I’m on my feet, closing with the bars, doubt and self-pity banished as I widen my nostrils and inhale.
The window above me shows night again, so I’ve slept through a whole day.
Or it’s almost morning. I’m choosing to believe that.
And the truth my senses are whispering to me.
“Aunt,” I say.
She’s there the next instant, a shadowy form, barely visible in the gloom. I don’t need to see her. I know it’s her. Strong fingers grip the bars, and something rattles, protests with a metallic squeal that has her cursing.
The door creaks open a moment later, and she slips inside, arms out.
“Aunt,” I say, choking. “Vivenne.”
It’s almost too much. I’m about to weep because she’s alive and well and safe, somehow. I hadn’t allowed myself to wonder about her.
But the moment I let myself squeeze her hard enough that my ribs scream back, I inhale.
“Amber,” I hiss in her ear. “Traitor.”
She lets me go, the glint of her eyes just visible in the gloom. How she managed it, I have no idea, and she seems whole, healthy, unhurt. She can tell me her story of escape later. Right now, we have work to do and a betrayer to kill.

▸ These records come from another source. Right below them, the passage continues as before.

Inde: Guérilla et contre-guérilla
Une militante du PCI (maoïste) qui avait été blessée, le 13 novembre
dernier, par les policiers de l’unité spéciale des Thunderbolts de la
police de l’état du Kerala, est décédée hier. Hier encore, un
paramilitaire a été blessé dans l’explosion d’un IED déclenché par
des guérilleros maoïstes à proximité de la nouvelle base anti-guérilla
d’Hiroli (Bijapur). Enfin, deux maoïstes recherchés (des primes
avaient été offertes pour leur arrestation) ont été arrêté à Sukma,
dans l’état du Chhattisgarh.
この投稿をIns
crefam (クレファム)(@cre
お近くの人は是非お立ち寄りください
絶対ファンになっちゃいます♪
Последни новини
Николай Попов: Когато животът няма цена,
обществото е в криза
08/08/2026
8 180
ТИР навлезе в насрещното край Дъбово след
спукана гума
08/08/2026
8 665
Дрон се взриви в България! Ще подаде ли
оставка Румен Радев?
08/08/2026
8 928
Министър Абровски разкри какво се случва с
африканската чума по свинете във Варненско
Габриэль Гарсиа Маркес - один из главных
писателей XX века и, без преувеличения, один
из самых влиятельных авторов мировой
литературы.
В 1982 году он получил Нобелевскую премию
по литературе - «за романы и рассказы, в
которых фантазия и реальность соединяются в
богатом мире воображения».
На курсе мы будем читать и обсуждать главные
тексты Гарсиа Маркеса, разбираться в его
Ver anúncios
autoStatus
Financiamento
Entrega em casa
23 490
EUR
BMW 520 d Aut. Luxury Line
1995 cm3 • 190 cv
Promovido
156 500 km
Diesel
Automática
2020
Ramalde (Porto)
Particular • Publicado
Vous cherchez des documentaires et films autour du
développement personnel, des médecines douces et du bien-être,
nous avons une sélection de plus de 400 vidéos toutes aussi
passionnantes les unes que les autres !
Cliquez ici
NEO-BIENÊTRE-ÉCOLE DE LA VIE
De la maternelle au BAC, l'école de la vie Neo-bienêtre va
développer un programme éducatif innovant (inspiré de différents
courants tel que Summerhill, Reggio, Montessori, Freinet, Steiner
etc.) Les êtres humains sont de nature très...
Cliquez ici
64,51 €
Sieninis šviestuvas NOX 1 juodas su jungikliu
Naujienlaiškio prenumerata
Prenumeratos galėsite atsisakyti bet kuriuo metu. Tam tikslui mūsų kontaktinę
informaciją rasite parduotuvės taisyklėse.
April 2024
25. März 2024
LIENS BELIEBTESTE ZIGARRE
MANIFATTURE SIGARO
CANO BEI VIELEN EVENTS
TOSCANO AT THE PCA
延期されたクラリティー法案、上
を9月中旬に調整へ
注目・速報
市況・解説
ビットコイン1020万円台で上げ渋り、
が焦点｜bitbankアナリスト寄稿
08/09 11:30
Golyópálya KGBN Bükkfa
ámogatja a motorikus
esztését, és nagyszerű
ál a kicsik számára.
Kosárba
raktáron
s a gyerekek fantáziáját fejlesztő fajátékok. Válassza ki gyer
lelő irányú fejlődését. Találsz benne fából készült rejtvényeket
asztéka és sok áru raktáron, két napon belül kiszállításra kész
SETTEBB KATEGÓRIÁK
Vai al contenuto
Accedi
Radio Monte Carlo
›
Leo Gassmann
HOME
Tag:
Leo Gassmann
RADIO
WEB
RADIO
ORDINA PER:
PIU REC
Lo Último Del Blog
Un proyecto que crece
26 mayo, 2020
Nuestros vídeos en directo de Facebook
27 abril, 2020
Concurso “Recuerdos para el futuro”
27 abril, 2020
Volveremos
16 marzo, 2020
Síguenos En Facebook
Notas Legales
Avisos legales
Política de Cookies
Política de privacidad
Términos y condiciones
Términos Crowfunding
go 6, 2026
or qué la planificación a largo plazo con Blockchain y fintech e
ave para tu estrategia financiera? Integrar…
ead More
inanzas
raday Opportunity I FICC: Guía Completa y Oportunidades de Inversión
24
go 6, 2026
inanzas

Before we ride for Heald and trigger my mother’s plans and burn this fucking shithole to the dirt it rose from.
She doesn’t speak, lips a line, those glittering eyes on me. Why aren’t we leaving? What is she waiting for?
“Aunt?” Something is wrong, more than I knew before, and I will weep, now if she doesn’t speak.
“It would have been easier, Remi,” she says, her words cutting through the dark, cutting through me, a blade through silk, “if you’d just drowned in the bathing pool.”
No.
Please. No .
I sob in the same instant I strike. It’s my only choice.
She shouldn’t have given me the warning.
Because, of course, it was her. No wonder those hands that choked me felt familiar.
She knows she’s risked too much, and I may never know why she decided to speak. But there’s no more talking, not when I lash out and she counters my move with a smooth and effortless one of her own as I pivot sideways out of her reach and drop to the floor.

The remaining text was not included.